LINCOLN

Chapter Five - Secession, Speeches, and Holding the Line

Section 6 of 14


CHAPTER FIVE

Secession, Speeches, and Holding the Line


BY THE TIME Lincoln rolled into Washington in early 1861, the country was already halfway gone.

Seven states had seceded. They weren’t bluffing. They were building a whole new government, the Confederate States of America, complete with their own president, constitution, and attitude problem. They’d seized forts, stolen weapons, and were daring the federal government to stop them.

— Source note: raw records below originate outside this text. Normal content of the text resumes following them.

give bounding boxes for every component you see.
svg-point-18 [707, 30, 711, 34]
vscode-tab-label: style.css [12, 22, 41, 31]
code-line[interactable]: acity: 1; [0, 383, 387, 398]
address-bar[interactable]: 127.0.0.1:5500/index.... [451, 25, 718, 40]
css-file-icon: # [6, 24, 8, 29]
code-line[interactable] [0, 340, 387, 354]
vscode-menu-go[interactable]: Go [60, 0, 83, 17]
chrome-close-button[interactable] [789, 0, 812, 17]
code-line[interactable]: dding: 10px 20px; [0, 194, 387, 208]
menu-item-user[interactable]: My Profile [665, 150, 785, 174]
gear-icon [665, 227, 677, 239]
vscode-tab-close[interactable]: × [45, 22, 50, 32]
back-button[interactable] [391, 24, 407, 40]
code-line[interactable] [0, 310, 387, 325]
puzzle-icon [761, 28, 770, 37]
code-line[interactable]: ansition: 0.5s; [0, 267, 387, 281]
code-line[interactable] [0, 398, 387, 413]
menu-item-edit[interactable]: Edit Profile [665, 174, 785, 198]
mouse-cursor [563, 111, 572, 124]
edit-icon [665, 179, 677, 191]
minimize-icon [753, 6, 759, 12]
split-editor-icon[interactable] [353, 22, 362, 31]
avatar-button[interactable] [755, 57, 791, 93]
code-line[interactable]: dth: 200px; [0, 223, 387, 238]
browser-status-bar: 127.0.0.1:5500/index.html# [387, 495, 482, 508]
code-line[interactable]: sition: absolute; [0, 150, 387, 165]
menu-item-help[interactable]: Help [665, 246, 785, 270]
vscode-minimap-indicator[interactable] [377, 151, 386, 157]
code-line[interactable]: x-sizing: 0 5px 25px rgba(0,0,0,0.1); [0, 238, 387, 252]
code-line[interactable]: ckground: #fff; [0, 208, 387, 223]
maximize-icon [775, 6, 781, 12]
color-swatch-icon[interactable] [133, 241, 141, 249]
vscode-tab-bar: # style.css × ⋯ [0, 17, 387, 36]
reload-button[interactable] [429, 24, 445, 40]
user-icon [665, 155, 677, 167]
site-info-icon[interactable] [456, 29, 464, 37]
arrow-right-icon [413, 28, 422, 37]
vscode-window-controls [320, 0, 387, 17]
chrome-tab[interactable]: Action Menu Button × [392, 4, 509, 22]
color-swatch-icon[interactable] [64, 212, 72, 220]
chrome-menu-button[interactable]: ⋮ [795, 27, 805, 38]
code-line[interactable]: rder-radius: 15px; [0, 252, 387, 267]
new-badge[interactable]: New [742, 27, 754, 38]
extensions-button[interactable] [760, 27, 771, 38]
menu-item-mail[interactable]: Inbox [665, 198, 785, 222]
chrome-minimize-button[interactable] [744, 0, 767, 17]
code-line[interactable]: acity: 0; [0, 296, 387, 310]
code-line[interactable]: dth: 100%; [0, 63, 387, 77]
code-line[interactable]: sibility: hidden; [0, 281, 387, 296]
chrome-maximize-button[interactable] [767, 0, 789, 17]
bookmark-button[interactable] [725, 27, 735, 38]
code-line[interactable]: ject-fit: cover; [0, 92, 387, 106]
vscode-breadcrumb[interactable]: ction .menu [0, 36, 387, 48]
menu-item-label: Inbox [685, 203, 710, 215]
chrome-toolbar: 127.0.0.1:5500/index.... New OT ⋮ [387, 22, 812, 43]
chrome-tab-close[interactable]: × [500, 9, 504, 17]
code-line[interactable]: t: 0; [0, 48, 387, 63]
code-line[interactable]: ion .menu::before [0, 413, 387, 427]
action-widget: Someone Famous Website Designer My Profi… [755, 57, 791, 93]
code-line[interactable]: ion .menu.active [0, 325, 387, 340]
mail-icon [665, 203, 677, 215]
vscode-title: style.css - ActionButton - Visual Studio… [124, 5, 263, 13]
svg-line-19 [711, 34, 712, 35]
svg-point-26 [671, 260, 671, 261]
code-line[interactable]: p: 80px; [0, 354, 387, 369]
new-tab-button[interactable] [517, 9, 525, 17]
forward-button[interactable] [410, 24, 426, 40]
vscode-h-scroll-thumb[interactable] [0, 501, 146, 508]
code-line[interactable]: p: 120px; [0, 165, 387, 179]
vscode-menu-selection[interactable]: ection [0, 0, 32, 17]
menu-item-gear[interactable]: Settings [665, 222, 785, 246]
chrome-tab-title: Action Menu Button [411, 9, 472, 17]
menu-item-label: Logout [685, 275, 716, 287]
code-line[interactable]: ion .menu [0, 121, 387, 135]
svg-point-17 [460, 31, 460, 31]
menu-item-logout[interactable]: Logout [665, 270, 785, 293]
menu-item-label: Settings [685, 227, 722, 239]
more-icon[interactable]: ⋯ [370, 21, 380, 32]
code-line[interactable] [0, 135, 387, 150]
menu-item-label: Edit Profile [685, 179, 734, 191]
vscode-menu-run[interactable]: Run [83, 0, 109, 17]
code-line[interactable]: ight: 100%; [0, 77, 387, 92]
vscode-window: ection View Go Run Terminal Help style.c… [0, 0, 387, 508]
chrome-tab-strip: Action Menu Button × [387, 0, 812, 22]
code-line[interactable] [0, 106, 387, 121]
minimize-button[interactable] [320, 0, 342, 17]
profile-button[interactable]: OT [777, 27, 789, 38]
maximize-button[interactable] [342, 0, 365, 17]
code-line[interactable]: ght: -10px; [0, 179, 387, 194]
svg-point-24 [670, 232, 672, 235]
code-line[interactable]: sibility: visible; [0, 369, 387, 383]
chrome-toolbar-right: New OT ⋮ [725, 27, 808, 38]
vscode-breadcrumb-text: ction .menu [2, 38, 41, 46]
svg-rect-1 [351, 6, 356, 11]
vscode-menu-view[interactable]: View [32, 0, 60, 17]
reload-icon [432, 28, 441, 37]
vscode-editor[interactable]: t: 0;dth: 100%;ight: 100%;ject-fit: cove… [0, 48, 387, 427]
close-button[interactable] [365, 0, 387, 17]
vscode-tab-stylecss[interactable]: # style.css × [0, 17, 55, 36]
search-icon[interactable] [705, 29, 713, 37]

And now Lincoln had to walk into this flaming mess and give an inaugural address that didn’t start with “Are you kidding me?”

What he delivered instead was calm, careful, and pleading. He didn’t shout. He didn’t threaten. He just stood there and said, basically: We don’t have to do this. We’re still one country. We can figure this out. Then he dropped the line that would echo forever:

“We are not enemies, but friends. We must not be enemies.”

And the South said: lol, bet.

Lincoln refused to recognize the secession as legal. He believed the Union was a living thing — one country, indivisible, no take-backs. He wasn’t going to fire the first shot. But he wasn’t going to hand over forts either.

Which brings us to Fort Sumter.

A tiny federal fort sitting in Charleston Harbor, South Carolina. Surrounded. Under threat. Running out of supplies. Lincoln tried to resupply it without provoking violence — food, not guns — but the Confederates fired anyway. April 12, 1861. Cannons lit up the sky. The war began.

No one died in the first attack. But everything changed.

The second wave of secession followed immediately. Virginia, Arkansas, North Carolina, Tennessee. The map started bleeding gray.

And just like that, Lincoln was no longer trying to prevent a civil war.
He was standing at the center of one.